Arezzo, 12 aprile 2017 - Il Gip Giampiero Borraccia ha convalidato gli arresti scaturiti dal doppio blitz della Guardia di Finanza che ha messo le mani sui un grosso traffico di oro al nero. Il giudice ha disposto la custodia cautelare in carcere per Ahmed Adam Djidjelli, l'algerino di documenti francesi; misura cautelare meno afflittiva per Alessandro Riccarelli per il quale scattano gli arresti domiciliari. I provvedimenti si riferiscono al 648 ter, ovvero il reimpiego di beni di provenienza illecita, qualificandolo come tentativo. In pratica lo scambio oro-contanti non si sarebbe perfezionato compiutamente. Con l'ordinanza il Gip Borraccia ha accolto in pieno quelle che erano state le richieste del pubblico ministero Marco Dioni. I due arrestati si erano avvalsi della facoltà di non rispondere.

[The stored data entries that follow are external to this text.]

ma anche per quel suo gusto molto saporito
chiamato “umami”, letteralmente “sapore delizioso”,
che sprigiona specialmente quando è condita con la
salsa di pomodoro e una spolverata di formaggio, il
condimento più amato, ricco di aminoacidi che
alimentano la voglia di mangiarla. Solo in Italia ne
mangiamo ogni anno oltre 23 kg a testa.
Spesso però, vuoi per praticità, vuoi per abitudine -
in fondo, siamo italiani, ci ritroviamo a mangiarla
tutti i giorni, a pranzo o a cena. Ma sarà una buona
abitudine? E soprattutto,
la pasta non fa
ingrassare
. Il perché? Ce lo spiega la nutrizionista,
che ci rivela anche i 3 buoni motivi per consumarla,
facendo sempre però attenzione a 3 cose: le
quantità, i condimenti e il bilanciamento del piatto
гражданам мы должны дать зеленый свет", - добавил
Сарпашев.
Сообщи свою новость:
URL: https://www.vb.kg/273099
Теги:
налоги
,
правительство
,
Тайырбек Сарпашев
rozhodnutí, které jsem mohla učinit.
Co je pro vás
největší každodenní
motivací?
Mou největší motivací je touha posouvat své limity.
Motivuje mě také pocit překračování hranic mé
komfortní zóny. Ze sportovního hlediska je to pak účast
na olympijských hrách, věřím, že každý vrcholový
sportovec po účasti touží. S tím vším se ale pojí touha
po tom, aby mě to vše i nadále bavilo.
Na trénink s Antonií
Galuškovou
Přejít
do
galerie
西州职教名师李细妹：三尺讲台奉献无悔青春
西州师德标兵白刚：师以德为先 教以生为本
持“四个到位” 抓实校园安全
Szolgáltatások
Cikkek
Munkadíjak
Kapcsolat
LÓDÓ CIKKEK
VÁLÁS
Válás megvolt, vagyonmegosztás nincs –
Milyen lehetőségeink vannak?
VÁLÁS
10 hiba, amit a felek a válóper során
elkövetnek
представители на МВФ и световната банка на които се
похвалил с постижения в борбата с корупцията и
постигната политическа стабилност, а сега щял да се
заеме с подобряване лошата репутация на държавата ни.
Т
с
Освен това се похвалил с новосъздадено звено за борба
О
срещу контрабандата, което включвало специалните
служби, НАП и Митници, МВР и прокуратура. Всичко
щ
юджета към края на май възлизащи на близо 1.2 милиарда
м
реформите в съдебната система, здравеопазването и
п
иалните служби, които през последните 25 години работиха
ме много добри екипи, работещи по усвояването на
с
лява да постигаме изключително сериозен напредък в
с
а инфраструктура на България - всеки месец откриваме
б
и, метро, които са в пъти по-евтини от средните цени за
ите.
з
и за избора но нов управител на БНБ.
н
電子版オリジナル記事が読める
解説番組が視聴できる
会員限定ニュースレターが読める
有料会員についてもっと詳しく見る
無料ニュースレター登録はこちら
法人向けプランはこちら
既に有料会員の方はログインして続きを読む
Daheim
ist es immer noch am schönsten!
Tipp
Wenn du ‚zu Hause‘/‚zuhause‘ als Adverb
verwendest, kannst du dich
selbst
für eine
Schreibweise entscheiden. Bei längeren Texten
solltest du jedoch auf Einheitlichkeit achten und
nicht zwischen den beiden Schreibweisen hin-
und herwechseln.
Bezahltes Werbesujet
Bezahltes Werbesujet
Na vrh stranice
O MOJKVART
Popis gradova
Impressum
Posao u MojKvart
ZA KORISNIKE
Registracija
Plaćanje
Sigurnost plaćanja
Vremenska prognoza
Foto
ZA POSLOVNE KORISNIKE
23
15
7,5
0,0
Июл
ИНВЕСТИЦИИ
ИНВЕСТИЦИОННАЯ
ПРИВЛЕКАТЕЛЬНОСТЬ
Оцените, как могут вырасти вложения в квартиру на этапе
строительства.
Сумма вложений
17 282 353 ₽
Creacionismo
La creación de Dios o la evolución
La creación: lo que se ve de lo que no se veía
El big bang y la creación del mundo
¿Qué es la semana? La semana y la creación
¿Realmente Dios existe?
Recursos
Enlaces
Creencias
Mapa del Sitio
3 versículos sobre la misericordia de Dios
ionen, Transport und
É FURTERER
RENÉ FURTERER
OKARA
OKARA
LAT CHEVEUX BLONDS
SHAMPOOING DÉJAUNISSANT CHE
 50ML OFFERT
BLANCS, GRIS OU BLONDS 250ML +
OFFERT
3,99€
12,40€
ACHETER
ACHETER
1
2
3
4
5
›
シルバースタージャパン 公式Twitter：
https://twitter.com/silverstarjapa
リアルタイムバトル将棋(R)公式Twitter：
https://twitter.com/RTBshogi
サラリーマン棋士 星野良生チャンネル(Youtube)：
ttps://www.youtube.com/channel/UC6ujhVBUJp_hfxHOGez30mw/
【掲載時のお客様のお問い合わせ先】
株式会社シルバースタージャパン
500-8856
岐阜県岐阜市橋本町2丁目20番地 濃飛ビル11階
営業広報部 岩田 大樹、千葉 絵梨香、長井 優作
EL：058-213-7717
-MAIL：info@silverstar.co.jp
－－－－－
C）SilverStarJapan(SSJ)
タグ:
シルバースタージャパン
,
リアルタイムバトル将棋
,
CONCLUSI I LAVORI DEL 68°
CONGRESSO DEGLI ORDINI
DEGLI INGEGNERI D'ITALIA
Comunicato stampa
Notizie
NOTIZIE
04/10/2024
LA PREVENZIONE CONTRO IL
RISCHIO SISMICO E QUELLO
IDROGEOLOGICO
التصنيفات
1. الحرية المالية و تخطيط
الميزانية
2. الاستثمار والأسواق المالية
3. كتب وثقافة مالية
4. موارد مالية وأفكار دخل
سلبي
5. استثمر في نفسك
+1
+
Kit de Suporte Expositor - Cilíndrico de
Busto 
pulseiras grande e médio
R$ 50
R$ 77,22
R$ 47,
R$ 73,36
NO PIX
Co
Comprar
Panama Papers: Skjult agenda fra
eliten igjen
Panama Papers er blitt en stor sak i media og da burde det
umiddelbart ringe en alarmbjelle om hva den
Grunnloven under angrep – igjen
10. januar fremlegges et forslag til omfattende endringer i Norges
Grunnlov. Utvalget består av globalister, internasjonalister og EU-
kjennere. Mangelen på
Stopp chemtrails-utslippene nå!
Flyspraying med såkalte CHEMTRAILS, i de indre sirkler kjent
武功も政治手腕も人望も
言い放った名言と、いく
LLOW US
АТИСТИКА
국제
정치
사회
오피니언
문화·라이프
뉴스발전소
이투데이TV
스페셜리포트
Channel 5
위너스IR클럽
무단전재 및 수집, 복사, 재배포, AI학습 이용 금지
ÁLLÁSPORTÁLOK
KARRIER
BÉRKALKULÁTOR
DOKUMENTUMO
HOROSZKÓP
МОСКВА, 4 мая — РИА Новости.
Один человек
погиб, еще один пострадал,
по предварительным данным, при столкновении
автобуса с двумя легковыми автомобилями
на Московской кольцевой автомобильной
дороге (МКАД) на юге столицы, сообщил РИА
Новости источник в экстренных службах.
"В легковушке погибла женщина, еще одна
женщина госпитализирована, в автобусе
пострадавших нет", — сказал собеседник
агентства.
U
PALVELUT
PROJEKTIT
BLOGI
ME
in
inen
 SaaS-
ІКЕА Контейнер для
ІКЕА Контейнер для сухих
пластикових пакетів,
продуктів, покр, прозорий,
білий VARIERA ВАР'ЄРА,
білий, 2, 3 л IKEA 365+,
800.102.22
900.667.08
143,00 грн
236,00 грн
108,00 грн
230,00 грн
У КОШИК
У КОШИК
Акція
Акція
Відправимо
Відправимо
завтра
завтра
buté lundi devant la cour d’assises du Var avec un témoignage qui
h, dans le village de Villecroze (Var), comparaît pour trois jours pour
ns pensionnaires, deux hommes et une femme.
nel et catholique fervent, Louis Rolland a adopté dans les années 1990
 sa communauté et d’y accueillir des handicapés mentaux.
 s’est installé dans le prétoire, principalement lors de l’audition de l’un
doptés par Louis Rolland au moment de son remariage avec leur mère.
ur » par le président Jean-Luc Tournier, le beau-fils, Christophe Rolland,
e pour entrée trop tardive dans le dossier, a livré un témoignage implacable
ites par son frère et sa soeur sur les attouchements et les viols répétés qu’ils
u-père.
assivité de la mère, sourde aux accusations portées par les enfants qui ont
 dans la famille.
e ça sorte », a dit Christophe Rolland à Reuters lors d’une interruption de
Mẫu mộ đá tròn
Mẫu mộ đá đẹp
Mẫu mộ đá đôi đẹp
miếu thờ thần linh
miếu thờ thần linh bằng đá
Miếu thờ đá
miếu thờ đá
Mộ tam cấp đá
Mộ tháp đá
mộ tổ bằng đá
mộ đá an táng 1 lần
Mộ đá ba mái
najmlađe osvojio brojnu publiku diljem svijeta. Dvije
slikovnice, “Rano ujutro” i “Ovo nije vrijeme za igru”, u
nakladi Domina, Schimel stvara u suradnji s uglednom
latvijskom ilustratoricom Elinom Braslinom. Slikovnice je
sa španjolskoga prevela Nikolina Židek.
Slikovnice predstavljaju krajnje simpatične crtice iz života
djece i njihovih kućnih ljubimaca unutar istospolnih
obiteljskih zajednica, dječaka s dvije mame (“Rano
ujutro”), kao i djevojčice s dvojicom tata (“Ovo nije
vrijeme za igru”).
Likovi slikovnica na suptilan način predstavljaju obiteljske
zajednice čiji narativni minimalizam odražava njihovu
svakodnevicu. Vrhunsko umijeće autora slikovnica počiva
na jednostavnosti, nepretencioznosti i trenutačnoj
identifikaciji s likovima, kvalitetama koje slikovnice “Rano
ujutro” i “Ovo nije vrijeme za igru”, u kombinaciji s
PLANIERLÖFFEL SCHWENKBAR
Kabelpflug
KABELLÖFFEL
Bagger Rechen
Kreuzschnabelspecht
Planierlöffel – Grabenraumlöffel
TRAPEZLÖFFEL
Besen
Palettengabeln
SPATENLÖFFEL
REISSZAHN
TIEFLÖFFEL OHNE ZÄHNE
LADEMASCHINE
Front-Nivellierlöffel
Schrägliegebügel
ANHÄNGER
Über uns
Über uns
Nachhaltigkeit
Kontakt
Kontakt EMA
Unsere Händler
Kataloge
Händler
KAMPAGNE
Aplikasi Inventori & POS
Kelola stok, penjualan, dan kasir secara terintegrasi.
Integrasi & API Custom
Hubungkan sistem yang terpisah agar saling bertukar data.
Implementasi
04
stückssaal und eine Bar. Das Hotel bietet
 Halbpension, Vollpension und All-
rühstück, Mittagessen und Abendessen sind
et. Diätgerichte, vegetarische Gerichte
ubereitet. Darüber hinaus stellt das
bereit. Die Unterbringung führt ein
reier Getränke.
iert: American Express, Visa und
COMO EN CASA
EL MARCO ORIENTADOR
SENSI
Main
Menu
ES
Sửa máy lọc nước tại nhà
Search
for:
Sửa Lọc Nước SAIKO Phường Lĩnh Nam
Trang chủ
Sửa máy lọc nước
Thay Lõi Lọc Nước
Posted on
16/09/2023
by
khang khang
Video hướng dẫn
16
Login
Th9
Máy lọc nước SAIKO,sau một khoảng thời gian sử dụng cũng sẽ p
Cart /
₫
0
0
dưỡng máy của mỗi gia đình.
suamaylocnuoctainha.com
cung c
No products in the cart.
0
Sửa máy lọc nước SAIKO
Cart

C'è un filo rosso che lega i due blitz messi a segno dalla Guardia di Finanza tra venerdì e sabato. Un filo rosso che ne fa due operazioni collegate, contro lo stesso traffico di oro al nero, dal produttore al destinatario finale, da Valenza Po, l’altra capitale del metallo prezioso, a Dubai, con perno ad Arezzo, il vero centro nevralgico dell’affare stroncato dal nucleo di polizia tributaria dopo mesi e mesi di pazienti intercettazioni e appostamenti.
Mesi nei quali i finanzieri al comando del tenente colonnello Peppino Abruzzese hanno ascoltato (e seguito) le mosse dell’organizzazione: il corriere internazionale, il corriere nazionale dell’ultima spedizione di oro grezzo, gli orafi aretini che scambiavano prima i contanti per le lamine e poi i gioielli ancora per denaro frusciante.
Gli avvocati difensori del primo, Claudio Virgillo e Stefano Buricchi, e del secondo, Alessandro Serafini, hanno vivacemente contestato la legittimità dei due arresti, avvenuti nella zona industriale di San Zeno dopo uno scambio fra 14 chili di gioielli (di Riccarelli) e mezzo milione in contanti (l’algerino): a loro avviso non sussiste il reato di impiego di beni e denaro di provenienza illecita (in sostanza una fattispecie molto simile al riciclaggio) contestato dal Pm Marco Dioni, che segue le indagini.
Al comando della Finanza, intanto, veniva interrogato un altro orafo coinvolto nell’altra parte del blitz, quella di venerdì pomeriggio, che ha portato alla denuncia di Dino Peruzzi (difeso dall’avvocato Francesco Molino), imprenditore di Civitella, e di Luca Franco, orafo di Valenza Po, sorpresi nel garage della casa del primo dopo che Franco aveva ceduto lamine d’oro senza punzonatura in cambio di 532 mila euro. Qui i tempi della convalida, che non riguarda la libertà personale, sono più lunghi, il reato ipotizzato è ancora il riciclaggio.
Gli inquirenti, tuttavia, hanno già un’idea abbastanza chiara di come funzionasse il traffico, che La Nazione è in grado di ricostruire. In sostanza, si partiva dall’oro grezzo in lamine, la materia prima, che nell’ultimo caso veniva da Valenza, anche se pare che il banco metalli alessandrino si rifornisse anche presso una grande azienda aretina. A quel punto avveniva clandestinamente la lavorazione in gioielli, soprattutto catename, che poi veniva ceduto all’algerino Ahmed Adam Djidjelli.
Una specie di referente che faceva la spola: un viaggio ogni 15 giorni, sempre più o meno con lo stesso scambio, mezzo milione per i preziosi. Il che fa salire ad alcuni milioni il fatturato dell’affare solo negli ultimi mesi, quelli seguiti attraverso le intercettazioni, da fine 2016. Era sempre Ahmed a incaricarsi poi del trasporto in auto fino a Marsiglia.
Da lì, il salto via mare in Algeria, paese sostanzialmente chiuso ai preziosi aretini per i dazi altissimi. Una vera e propria French Connection, come quella degli anni ’70, ma con l’oro al posto dell’eroina. L’ultima tappa, secondo gli inquirenti, era per almeno una parte dell’oro Dubai, autentico porto franco per il Medio Oriente. Tutto al nero, come per Fort Knox. Solo i valori sono decisamente più bassi: alcuni milioni contro 180. Perchè la Finanza stavolta è arrivata prima?